The results build a rock-solid case for PKM-zeta, says David Glanzman of UCLA, who studies memory in significantly smaller critters, marine snails. Now, researchers need to find out what’s going on, he adds. PKM-zeta seems to be a brain gardener. The enzyme waters and arranges neurons, keeping the connections between these memory-storing cells flowing. Even momentary disruptions to PKM-zeta can obliterate many long-term memories seemingly for good. But whether PKM-zeta works on a general or specific level isn’t clear. “Is it boosting some general process of retrieval?” asks Glanzman. “Or is it specifically enhancing that memory?”

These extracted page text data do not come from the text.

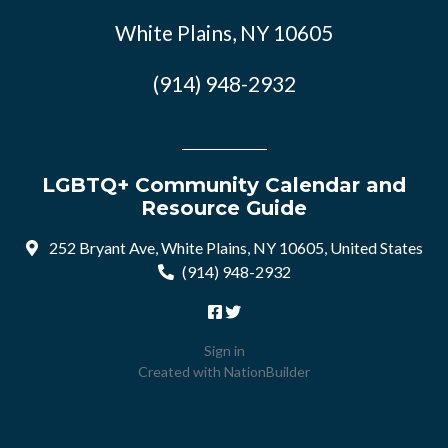
White Plains, NY 10605
(914) 948-2932
LGBTQ+ Community Calendar and
Resource Guide
252 Bryant Ave, White Plains, NY 10605, United States
(914) 948-2932
Sign in
Created with
NationBuilder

There’s a lot of interest in memory-related medicine, either to jog good memories or — in patients with post-traumatic stress disorder, say — help people forget bad ones, Glanzman says. He’s wary about bringing PKM-zeta into that realm just yet. “You have to know where the memory is in the brain,” he says. “We don’t have a very good way to do that right now.” Without knowing which neurons store which memories, treatments aimed at creating a tabula rasa after trauma could unintentionally make people forget cherished things like their grandmothers, he says. “There’s a reason why the brain keeps memory under tight regulation.”